# Need some advice before I head out tomorrow.



## Rover2cool (Oct 10, 2007)

Hello I was going to fish for spanish tomrrrow. I was planning on using a bobber with live shrimp. My question is How long does the leader have to be under your bobber. and would you use a J hook Circle hook or trebel hook.Would you use a wire leader under a bobber too? Thank you.


----------



## Fletch Lives (Dec 12, 2011)

With a live shrimp I would use a circle hook, you could use light wire or a med-heavy mono or fluro. 

I would just throw a silver or gold spoon or a gotcha...works every time.

Good luck


----------



## reelthrill (Oct 3, 2007)

I think you would have better luck throwing a gotcha, spoon, or a red/white jig.


----------



## Breeze (Mar 23, 2012)

Fletch Lives said:


> With a live shrimp I would use a circle hook, you could use light wire or a med-heavy mono or fluro.
> 
> I would just throw a silver or gold spoon or a gotcha...works every time.
> 
> Good luck


I have two gotcha lures and have caught absolutely nothing on them... everyone says they are the best.. but not for me. I try it everytime I go down to the pier for bout 45 mins or so.... Someone else told me that the only time they will work is if you see the spanish and toss it in front of them.... not sure if thats the case but what I do know is gotcha's dont getcha"s for me....... 

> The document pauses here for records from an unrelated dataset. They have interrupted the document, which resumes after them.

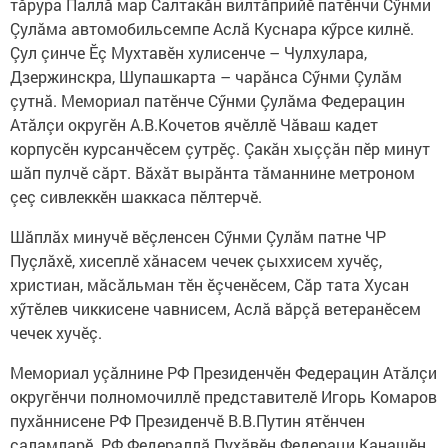
тăрура Паллă мар Салтакăн вилтăприйӗ патӗнчи Сӳнми
Çулăма автомобильсемпе Аслă Куснара кӳрсе килнӗ.
Çул çинче Ӗç Мухтавӗн хулисенче – Чулхулара,
Дзержинскра, Шупашкарта – чарăнса Сӳнми Çулăм
çутнă. Мемориал патӗнче Сӳнми Çулăма Федерацин
Атăлçи округӗн А.В.Кочетов ячӗллӗ Чăваш кадет
корпусӗн курсанчӗсем çутрӗç. Çакăн хыççăн пӗр минут
шăп пулчӗ сăрт. Вăхăт вырăнта тăманнине метроном
çеç сивлеккӗн шаккаса пӗлтерчӗ.
Шăплăх минучӗ вӗçленсен Сӳнми Çулăм патне ЧР
Пуçлăхӗ, хисеплӗ хăнасем чечек çыххисем хучӗç,
христиан, мăсăльман тӗн ӗçченӗсем, Сăр тата Хусан
хӳтӗлев чиккисене чавнисем, Аслă вăрçă ветеранӗсем
чечек хучӗç.
Мемориал уçăлнине РФ Президенчӗн Федерацин Атăлçи
округӗнчи полномочиллӗ представителӗ Игорь Комаров
пухăннисене РФ Президенчӗ В.В.Путин ятӗнчен
саламларӗ. РФ Федераллă Пухăвӗн Федераци Канашӗн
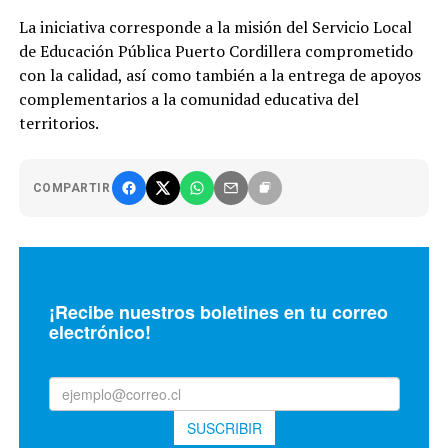
La iniciativa corresponde a la misión del Servicio Local
de Educación Pública Puerto Cordillera comprometido
con la calidad, así como también a la entrega de apoyos
complementarios a la comunidad educativa del
territorios.
COMPARTIR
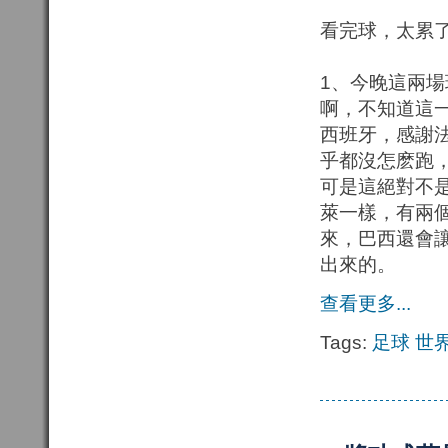
看完球，太累
1、今晚這兩
啊，不知道這一
西班牙，感謝
乎都沒怎麽跑
可是這絕對不
萊一樣，有兩
來，巴西還會
出來的。
查看更多...
Tags:
足球
世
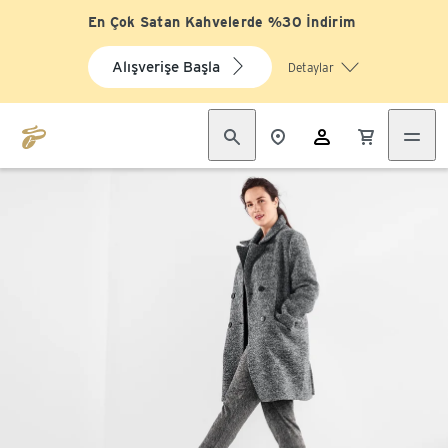
En Çok Satan Kahvelerde %30 İndirim
Alışverişe Başla
Detaylar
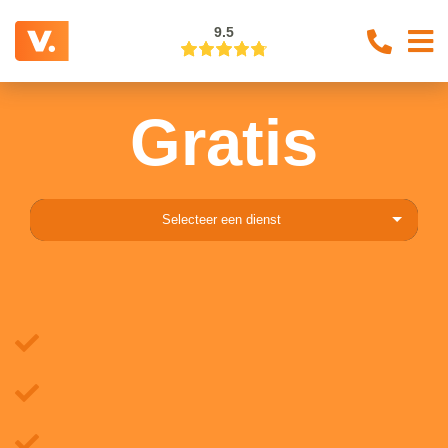
9.5
Gratis
Selecteer een dienst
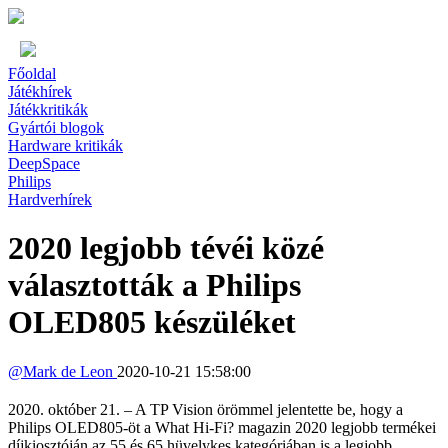
Főoldal
Játékhírek
Játékkritikák
Gyártói blogok
Hardware kritikák
DeepSpace
Philips
Hardverhírek
2020 legjobb tévéi közé
választották a Philips
OLED805 készüléket
@
Mark de Leon
2020-10-21 15:58:00
2020. október 21. – A TP Vision örömmel jelentette be, hogy a
Philips OLED805-öt a What Hi-Fi? magazin 2020 legjobb termékei
díjkiosztóján az 55 és 65 hüvelykes kategóriában is a legjobb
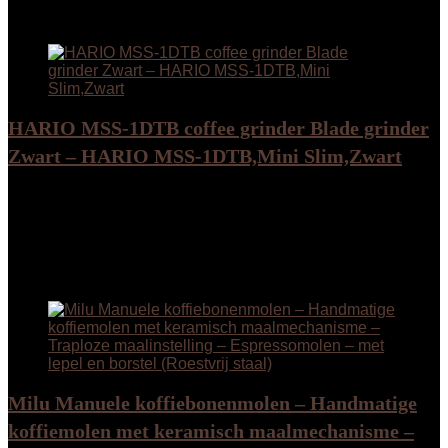
Added to wishlist
Removed from wishlist
0
Add to compare
HARIO MSS-1DTB coffee grinder Blade grinder
Zwart – HARIO MSS-1DTB,Mini Slim,Zwart
Added to wishlist
Removed from wishlist
0
Add to compare
€
31.03
Added to wishlist
Removed from wishlist
0
Add to compare
Milu Manuele koffiebonenmolen – Handmatige
koffiemolen met keramisch maalmechanisme –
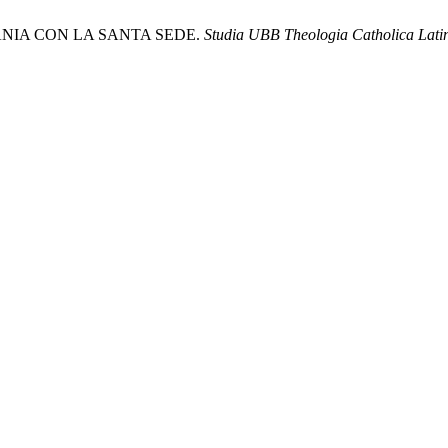
ANIA CON LA SANTA SEDE.
Studia UBB Theologia Catholica Lati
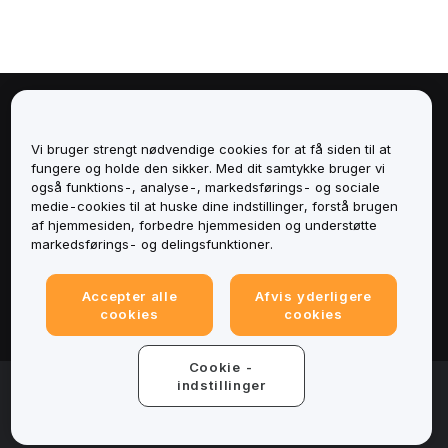
Om
Vi bruger strengt nødvendige cookies for at få siden til at
Tjenester
fungere og holde den sikker. Med dit samtykke bruger vi
også funktions-, analyse-, markedsførings- og sociale
medie-cookies til at huske dine indstillinger, forstå brugen
Support
af hjemmesiden, forbedre hjemmesiden og understøtte
markedsførings- og delingsfunktioner.
Produkter
Accepter alle
Afvis yderligere
Juridisk
cookies
cookies
Cookie -
© 2025-2026 Bybit.eu. All rights reserved.
indstillinger
Servicevilkår
|
Fortrolighedsbetingelser
|
Impressum
(Impressum)
|
Cookieindstillinger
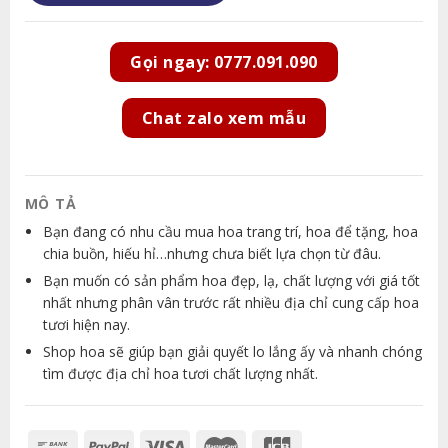
Gọi ngay: 0777.091.090
Chat zalo xem mẫu
MÔ TẢ
Bạn đang có nhu cầu mua hoa trang trí, hoa để tặng, hoa
chia buồn, hiếu hỉ…nhưng chưa biết lựa chọn từ đâu.
Bạn muốn có sản phẩm hoa đẹp, lạ, chất lượng với giá tốt
nhất nhưng phân vân trước rất nhiều địa chỉ cung cấp hoa
tươi hiện nay.
Shop hoa sẽ giúp bạn giải quyết lo lắng ấy và nhanh chóng
tìm được địa chỉ hoa tươi chất lượng nhất.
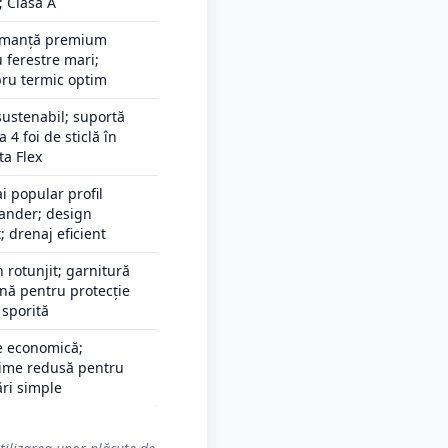
 Clasa A
rmanță premium
 ferestre mari;
bru termic optim
 sustenabil; suportă
a 4 foi de sticlă în
ta Flex
i popular profil
ander; design
; drenaj eficient
 rotunjit; garnitură
nă pentru protecție
 sporită
e economică;
ime redusă pentru
ri simple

Am I doing something wrong or was that one person right? You got to see them and toss to them??


----------



## hunterclaus (Apr 15, 2012)

Ive been and not got a strike. and then ive been and it didnt matter which artificial you threw they were after it.

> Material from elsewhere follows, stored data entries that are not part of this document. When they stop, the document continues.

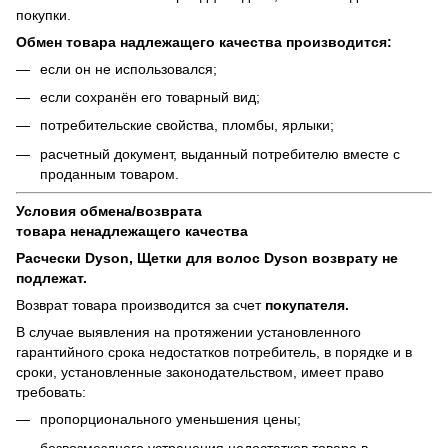
покупки.
Обмен товара надлежащего качества производится:
если он не использовался;
если сохранён его товарный вид;
потребительские свойства, пломбы, ярлыки;
расчетный документ, выданный потребителю вместе с
проданным товаром.
Условия обмена/возврата
товара
ненадлежащего
качества
Расчески Dyson, Щетки для волос Dyson возврату не
подлежат.
Возврат товара производится за счет
покупателя.
В случае выявления на протяжении установленного
гарантийного срока недостатков потребитель, в порядке и в
сроки, установленные законодательством, имеет право
требовать:
пропорционального уменьшения цены;
безвозмездного устранения недостатков товара в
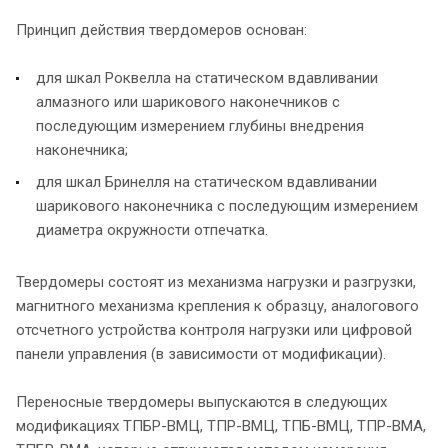
Принцип действия твердомеров основан:
для шкал Роквелла на статическом вдавливании
алмазного или шарикового наконечников с
последующим измерением глубины внедрения
наконечника;
для шкал Бринелля на статическом вдавливании
шарикового наконечника с последующим измерением
диаметра окружности отпечатка.
Твердомеры состоят из механизма нагрузки и разгрузки,
магнитного механизма крепления к образцу, аналогового
отсчетного устройства контроля нагрузки или цифровой
панели управления (в зависимости от модификации).
Переносные твердомеры выпускаются в следующих
модификациях ТПБР-ВМЦ, ТПР-ВМЦ, ТПБ-ВМЦ, ТПР-ВМА,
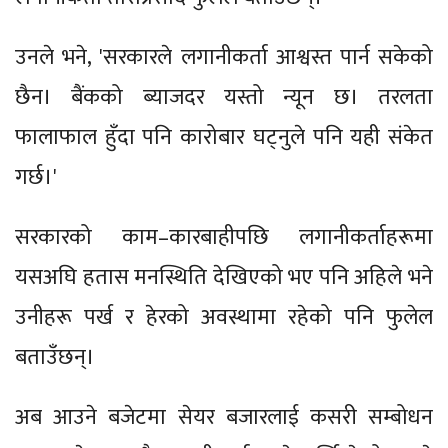
उनले भने, 'सरकारले लगानीकर्ता आश्वस्त पार्न सकेको
छैन। बैंकको ब्याजदर यस्तो न्यून छ। तरलता
फालाफाल हुँदा पनि कारोबार घट्नुले पनि यही संकेत
गर्छ।'
सरकारको काम–कारबाहीपछि लगानीकर्ताहरूमा
यसअघि हतास मनस्थिति देखिएको भए पनि अहिले भने
उनीहरू पर्ख र हेरको अवस्थामा रहेको पनि फुलेल
बताउँछन्।
अब आउने बजेटमा सेयर बजारलाई कसरी सम्बोधन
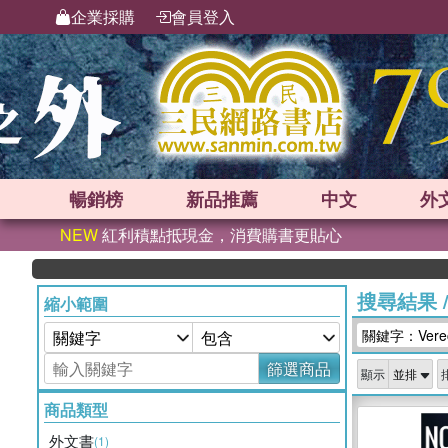
企業採購
會員登入
暢銷榜
新品
推薦
中文
外
NEW
紅利積點抵現金，消費購書更貼心
搜尋結果
縮小範圍
關鍵字：Verecr
篩選商品
顯示
商品類型
外文書
(1)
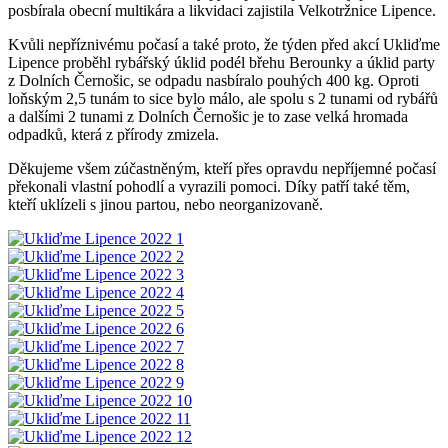
posbírala obecní multikára a likvidaci zajistila Velkotržnice Lipence.
Kvůli nepříznivému počasí a také proto, že týden před akcí
Ukliďme
Lipence proběhl rybářský úklid podél břehu Berounky a úklid party
z Dolních Černošic, se odpadu nasbíralo pouhých 400 kg. Oproti
loňským 2,5 tunám to sice bylo málo, ale spolu s 2 tunami od rybářů
a dalšími 2 tunami z Dolních Černošic je to zase velká hromada
odpadků, která z přírody zmizela.
Děkujeme všem zúčastněným, kteří přes opravdu nepříjemné počasí
překonali vlastní pohodlí a vyrazili pomoci. Díky patří také těm,
kteří uklízeli s jinou partou, nebo neorganizovaně.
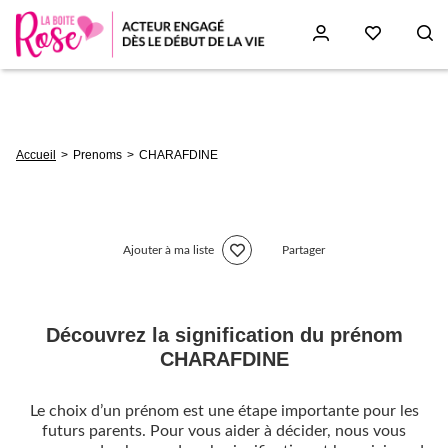
Aller
au
contenu
principal
Fil
Accueil
Prenoms
CHARAFDINE
d'Ariane
Ajouter à ma liste
Partager
Découvrez la signification du prénom
CHARAFDINE
Le choix d’un prénom est une étape importante pour les
futurs parents. Pour vous aider à décider, nous vous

I just prefer live bait no matter what kind of fishing in no matter what kind of water. 

It seems that my skill level doesnt have to be as high for the live bait.


----------



## DTFuqua (Jan 30, 2012)

Man i hear ya. Was at Ft. Pickens pier and a few people were catching spanish with gotchas and me fishing right beside them with almost the same color gotcha and can't get nothing. Even trying every different retrieve I see anyone else doing and nada.



Breeze said:


> I have two gotcha lures and have caught absolutely nothing on them... everyone says they are the best.. but not for me. I try it everytime I go down to the pier for bout 45 mins or so.... Someone else told me that the only time they will work is if you see the spanish and toss it in front of them.... not sure if thats the case but what I do know is gotcha's dont getcha"s for me.......
> 
> Am I doing something wrong or was that one person right? You got to see them and toss to them??


----------



## leeroy87 (May 20, 2012)

If your sighting them, use a slower retrieve for smaller spanish. If it looks big or maybe a king use a VERY fast retrieve. That's what I've always been told. 

How were they even using those at picken's It's been terrible with the weeds in the water = P


----------



## DTFuqua (Jan 30, 2012)

Well, it was over a month ago that I went to Pickens pier.


----------